A Hayward Gallery Touring Exhibition from the Southbank Centre, London

Worcester City Art Gallery & Museum

Saturday 11 January – Sunday 30 March 2025

A new Hayward Gallery Touring exhibition of screen-prints by Eduardo Paolozzi will open at Worcester City Art Gallery & Museum as part of a national tour.

Sir Eduardo Paolozzi (1924–2005) was one of the pioneers of the pop art movement in the UK. Born in Scotland, Paolozzi was a compulsive collector and a jumbler of icons. He is equally revered for his mechanistic sculptures and his kaleidoscopic print projects. The artist, who described himself as ‘a wizard in Toytown’, transformed the mundane, the derelict and the mass-produced into images that zap with electric eclecticism and impress with their graphic complexity. ‘Carrots into pomegranates!’

Paolozzi’s canny alchemy is vividly apparent in General Dynamic F.U.N, a series of fifty screenprints and photolithographs created between 1965 and 1970. Here Paolozzi employs the technologies of mass-reproduction and gorges on its idols – the household names and familiar faces of consumer advertising, high fashion and Hollywood. The artist’s friend and sometime collaborator, J.G. Ballard, described General Dynamic F.U.N as a ‘unique guidebook to the electric garden of our minds’.

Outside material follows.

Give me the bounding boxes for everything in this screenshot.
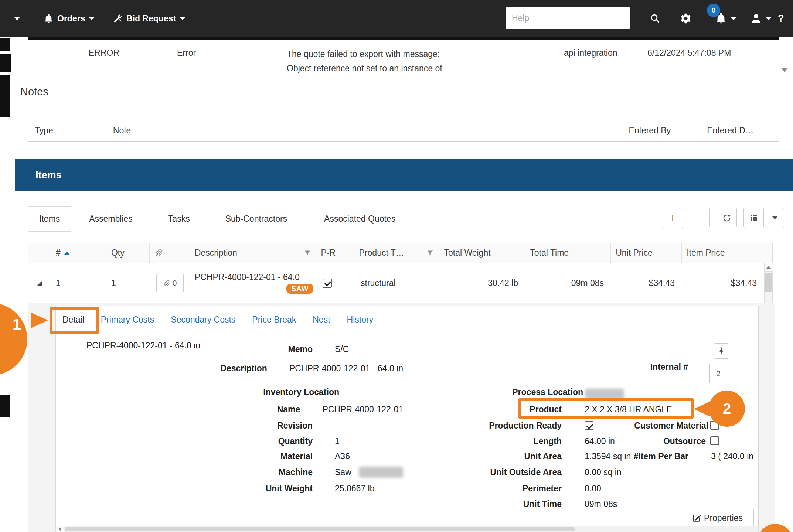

The prints, which bear idiosyncratic titles such as Totems and Taboos of the Nine-to-Five Day; Twenty Traumatic Twinges and Cary Grant as a Male War Bride, do not occupy a rigid sequence but can be assembled and viewed in any order. For Paolozzi, the modern age, exposed as ephemera, is a necessarily fragmented collision of visual stimulus and influence, and his work is a ‘health warning for an uncreative and thriftless society’.

Visitors to the exhibition at Worcester City Art Gallery & Museum should be aware that there will be no lift access to the first floor due to work currently taking place to upgrade the lift. This is part of exciting developments over the next three years to improve facilities for all visitors. For more information please see www.museumsworcestershire.org.uk

ENDS

 

Notes to editors

Worcester City Art Gallery & Museum

Foregate Street

Worcester WR1 1DT

01905 25371

Opening hours: Tuesday – Saturday 10am – 4pm, Sunday 10am – 3pm

Free entry.

Image caption: Eduardo Paolozzi, An Empire of Silly Statistics… A Fake War for Public Relations, from General Dynamic F.U.N., 1970 © The Eduardo Paolozzi Foundation/DACS London.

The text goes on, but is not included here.